In the future, you'll never open up your wallet at the end of the weekend wondering where it all went. Piecing together a night out in reverse after finding your wallet empty simply won't happen -- supposedly.
You'll just log into Mint or LearnVest or HelloWallet, or whatever personal finance management software is popular at that time and it will show you where every single dollar went -- broken down by merchant, category, whatever.
You'll know if you've overspent based on budgets you've set for yourself. You'll meet goals. You'll save for retirement.
But not yet. No matter how much certain geeks cheerlead the end of cash as we know it, we still need cash for our day-to-day life. They can hail the end of cash all they like, but there's objective evidence for cash's popularity everywhere you look: everyone has a wallet, there are ATMs everywhere, stores have cash registers. It's absurd to even argue this point, but when the end of cash is celebrated on the cover of Fortune, it becomes worthwhile to point out the obvious: not today, champ.
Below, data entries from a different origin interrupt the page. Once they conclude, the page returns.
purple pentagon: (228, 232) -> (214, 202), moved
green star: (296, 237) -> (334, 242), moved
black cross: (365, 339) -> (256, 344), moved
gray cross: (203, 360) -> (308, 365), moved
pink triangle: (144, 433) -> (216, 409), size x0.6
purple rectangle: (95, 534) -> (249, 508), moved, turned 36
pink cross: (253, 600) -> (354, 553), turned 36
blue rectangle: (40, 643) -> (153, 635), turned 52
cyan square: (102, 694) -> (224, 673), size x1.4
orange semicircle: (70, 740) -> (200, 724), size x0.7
And cash absolutely confounds the promise of personal finance software like Mint. I spent a great deal of time with a number of these PFMs, trying to sort out which is the best, and I kept running into the same problem: aside from my rent, I spend the bulk of my money in cash. Groceries and the like are on debit or credit. When I travel, that's on my credit card typically. Clothes, same.
And most PFMs, to their credit, file these things away for me in neat categories. I spend very little on clothes. I spend too much at restaurants. Some months, my travel budget is out of control; others, it is nonexistent. And about half of my money is "Uncategorized" -- cash, useless to the otherwise all-seeing Mint.
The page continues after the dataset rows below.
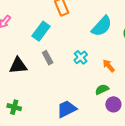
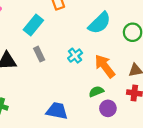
orange arrow: (109, 66) -> (105, 66), size x1.6
blue trapezoid: (67, 109) -> (57, 111), turned 35

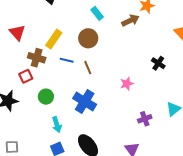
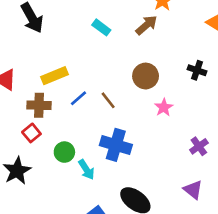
brown circle: (88, 38) -> (146, 76), moved
yellow rectangle: (54, 39) -> (54, 76), turned 48
blue line: (67, 60) -> (78, 98), turned -40
cyan arrow: (57, 125) -> (86, 170), moved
Staring at a pinwheel of my spending over the past months, I can gain nothing from it when half of it escaped the scrutiny of my bank and my PFM. Where does it go? Maybe a haircut. Maybe a round of beers. Maybe tacos. Maybe the halal food cart. All of these things, really. This is how cash works, after all. It's a means of storing value to trade for goods and services. It's very good at its job.
By being good at its job, cash makes PFMs bad at their job. How can I trim the fat from my budget when half of it is invisible to me? In theory, all PFMs allow you to take all of your "Uncategorized" spending and split it into actual purchases, but this added labor would negate what PFMs promise us: an effortless, data-driven look into the underbelly of our personal finances.
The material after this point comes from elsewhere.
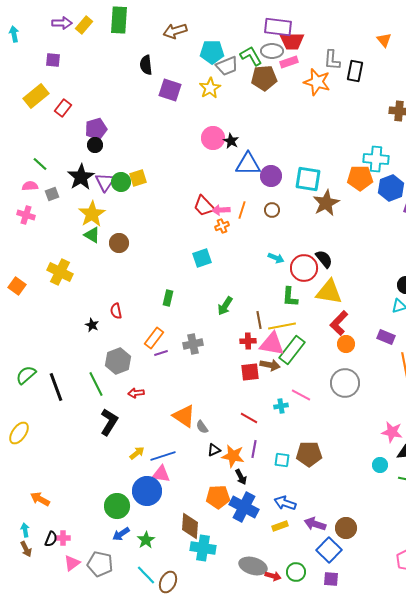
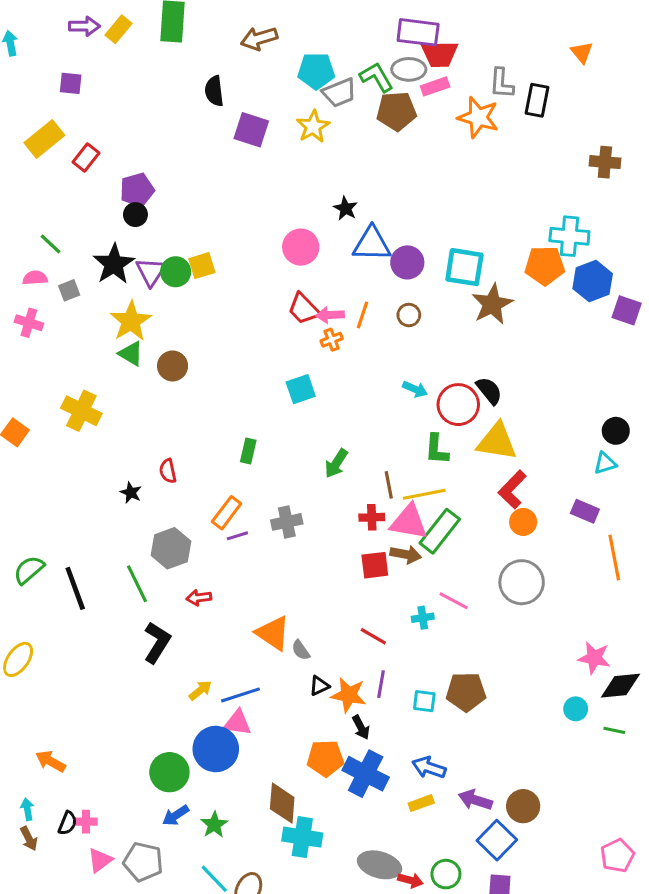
pink circle: (213, 138) -> (301, 247), moved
Supposedly, this software can see what we cannot. But cash puts blindfolds on it. Of course, it puts no blindfolds on us, which brings us back to the point here: no matter what technology promises us, common sense prevails. If you're anything like me, and you still use cash -- a lot -- then you'll need to rely on this simple formula: spend less money than you make, and save the rest. The real problem with my useless PFMs is this: I probably spend too much money. I bet I could have avoided spending half of the cash I spend by going home earlier, by buying in bulk, whatever. But there's no way for a PFM to teach me to buy cereal from drug stores, or how to cook cheap cuts of meat, or when to stay in on a Saturday night. This is real life and your computer can't solve these problems for you (and hopefully you wouldn't want it to).
Technology is incredible, but it can't teach us the basics, and until we actually do away with cash entirely, software isn't going to find the fat in our budgets. That's something we have to do for ourselves.